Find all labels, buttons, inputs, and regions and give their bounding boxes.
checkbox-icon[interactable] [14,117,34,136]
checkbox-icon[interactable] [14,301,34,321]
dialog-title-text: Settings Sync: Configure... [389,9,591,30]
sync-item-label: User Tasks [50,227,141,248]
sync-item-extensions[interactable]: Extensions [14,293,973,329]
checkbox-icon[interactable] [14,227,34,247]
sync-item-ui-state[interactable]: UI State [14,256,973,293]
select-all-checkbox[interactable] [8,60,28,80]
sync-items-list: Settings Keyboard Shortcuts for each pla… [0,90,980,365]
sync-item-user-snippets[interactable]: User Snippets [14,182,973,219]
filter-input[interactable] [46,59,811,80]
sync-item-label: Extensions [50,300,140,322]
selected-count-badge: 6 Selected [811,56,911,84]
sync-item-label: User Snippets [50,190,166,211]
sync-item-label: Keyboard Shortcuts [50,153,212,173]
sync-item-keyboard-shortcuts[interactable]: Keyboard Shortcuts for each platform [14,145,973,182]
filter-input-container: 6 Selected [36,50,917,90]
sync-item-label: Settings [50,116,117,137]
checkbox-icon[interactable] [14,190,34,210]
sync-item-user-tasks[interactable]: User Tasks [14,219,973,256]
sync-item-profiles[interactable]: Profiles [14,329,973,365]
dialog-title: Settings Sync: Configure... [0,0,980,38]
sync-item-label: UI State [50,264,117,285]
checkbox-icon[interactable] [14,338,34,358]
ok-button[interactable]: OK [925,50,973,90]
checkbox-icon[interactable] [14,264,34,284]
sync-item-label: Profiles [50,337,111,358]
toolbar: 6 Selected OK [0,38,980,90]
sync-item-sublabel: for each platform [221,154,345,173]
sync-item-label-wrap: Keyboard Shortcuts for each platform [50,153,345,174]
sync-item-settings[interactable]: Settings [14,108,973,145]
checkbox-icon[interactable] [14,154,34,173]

════════

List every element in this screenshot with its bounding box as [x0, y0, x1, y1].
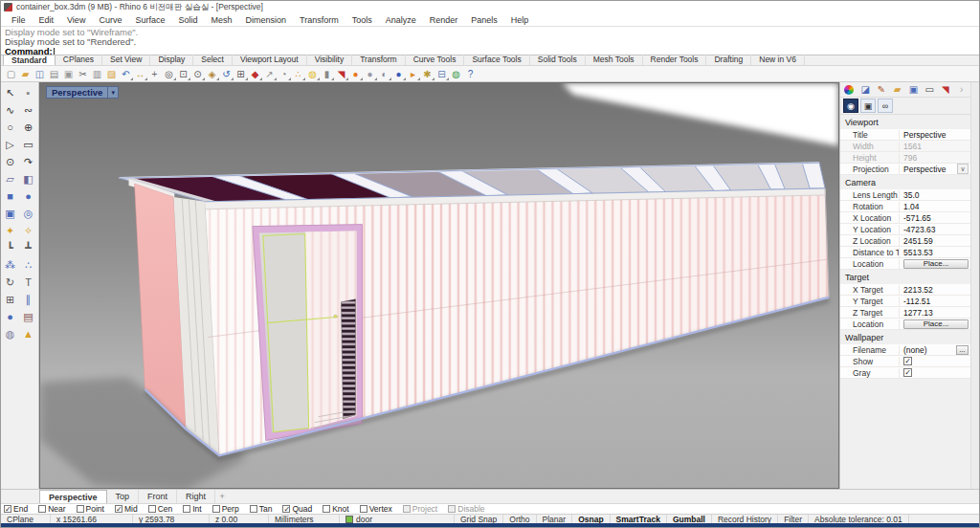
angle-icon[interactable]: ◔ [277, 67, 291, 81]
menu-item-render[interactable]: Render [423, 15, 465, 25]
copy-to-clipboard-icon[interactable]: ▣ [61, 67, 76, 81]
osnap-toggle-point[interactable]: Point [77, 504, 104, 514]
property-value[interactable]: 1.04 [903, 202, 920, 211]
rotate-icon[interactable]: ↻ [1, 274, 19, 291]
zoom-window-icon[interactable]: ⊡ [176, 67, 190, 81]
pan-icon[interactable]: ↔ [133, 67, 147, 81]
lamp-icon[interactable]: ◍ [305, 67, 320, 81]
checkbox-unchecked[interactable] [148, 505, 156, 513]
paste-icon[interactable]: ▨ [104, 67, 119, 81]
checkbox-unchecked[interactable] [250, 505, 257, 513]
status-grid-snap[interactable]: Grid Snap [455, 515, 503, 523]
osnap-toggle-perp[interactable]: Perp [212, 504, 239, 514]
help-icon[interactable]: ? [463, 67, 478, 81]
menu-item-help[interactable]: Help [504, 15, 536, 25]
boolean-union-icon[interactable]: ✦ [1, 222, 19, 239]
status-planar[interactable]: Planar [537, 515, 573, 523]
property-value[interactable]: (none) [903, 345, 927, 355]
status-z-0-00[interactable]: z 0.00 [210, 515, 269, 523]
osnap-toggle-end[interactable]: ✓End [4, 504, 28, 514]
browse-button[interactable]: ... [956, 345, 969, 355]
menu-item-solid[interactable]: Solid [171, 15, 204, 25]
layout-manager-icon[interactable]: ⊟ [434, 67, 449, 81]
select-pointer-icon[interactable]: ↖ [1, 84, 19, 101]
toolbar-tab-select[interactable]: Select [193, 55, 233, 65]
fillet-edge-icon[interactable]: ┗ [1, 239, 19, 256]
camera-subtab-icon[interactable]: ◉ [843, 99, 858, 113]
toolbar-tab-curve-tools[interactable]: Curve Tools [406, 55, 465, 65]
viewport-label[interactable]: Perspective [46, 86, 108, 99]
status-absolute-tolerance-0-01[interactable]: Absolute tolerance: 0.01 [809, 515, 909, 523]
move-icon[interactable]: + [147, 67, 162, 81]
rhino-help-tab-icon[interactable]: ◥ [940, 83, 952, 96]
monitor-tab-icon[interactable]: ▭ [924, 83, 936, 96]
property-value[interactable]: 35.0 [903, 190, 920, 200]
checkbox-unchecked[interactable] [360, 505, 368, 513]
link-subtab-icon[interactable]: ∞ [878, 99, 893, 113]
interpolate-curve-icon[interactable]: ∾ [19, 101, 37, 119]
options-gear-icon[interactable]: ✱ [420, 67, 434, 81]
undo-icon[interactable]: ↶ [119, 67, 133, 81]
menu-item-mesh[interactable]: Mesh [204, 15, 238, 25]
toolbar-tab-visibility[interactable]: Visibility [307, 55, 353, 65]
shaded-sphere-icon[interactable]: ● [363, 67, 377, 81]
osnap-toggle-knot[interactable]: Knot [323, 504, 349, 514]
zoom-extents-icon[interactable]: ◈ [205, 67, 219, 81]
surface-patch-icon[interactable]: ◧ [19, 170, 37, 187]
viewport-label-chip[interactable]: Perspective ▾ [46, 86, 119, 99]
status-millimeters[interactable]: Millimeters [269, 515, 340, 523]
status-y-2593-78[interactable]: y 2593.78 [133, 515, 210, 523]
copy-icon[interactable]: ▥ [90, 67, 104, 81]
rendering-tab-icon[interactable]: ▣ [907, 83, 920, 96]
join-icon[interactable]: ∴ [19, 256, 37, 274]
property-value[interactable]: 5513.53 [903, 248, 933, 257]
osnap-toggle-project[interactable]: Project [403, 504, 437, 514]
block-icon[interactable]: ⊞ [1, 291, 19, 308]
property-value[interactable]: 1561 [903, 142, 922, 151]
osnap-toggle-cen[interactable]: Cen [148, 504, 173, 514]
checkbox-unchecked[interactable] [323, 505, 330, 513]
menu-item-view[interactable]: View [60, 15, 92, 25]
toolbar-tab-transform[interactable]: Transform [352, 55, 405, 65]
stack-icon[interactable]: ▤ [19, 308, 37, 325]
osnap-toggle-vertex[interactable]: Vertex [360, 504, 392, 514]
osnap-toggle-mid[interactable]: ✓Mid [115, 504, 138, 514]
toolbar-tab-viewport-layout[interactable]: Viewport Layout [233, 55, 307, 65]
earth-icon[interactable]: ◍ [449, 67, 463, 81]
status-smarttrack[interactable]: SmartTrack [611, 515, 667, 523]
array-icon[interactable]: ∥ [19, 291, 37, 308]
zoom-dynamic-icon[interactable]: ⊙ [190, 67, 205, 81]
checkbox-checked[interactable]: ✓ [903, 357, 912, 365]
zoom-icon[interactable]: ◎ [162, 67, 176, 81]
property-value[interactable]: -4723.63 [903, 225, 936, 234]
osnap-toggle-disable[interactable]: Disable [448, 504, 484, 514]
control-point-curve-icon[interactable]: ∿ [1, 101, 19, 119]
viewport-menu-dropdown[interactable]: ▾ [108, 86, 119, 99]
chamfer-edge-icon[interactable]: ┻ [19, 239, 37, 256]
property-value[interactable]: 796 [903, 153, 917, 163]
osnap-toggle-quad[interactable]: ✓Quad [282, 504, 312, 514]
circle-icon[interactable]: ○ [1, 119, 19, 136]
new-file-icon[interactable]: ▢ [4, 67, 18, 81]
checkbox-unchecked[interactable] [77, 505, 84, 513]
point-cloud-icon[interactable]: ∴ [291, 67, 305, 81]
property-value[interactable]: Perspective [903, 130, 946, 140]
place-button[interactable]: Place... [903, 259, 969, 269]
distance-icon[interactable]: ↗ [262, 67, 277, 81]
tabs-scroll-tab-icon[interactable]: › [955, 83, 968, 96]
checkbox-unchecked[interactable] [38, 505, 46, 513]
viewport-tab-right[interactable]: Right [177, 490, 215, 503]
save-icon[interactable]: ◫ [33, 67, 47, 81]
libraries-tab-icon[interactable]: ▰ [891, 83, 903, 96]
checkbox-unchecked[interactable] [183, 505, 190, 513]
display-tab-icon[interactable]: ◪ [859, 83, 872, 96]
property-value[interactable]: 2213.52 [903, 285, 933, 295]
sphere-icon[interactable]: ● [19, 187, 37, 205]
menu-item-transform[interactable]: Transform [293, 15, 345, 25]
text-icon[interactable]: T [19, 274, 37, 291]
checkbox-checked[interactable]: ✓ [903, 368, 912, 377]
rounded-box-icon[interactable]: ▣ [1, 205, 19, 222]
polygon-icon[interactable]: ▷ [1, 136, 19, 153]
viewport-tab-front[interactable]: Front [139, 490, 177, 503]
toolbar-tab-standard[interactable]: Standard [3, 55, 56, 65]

════════

▶ _Your objective_: Please provide nothing but the number of lines in the records that hold the string "curve".

▶ _Expected answer_: 3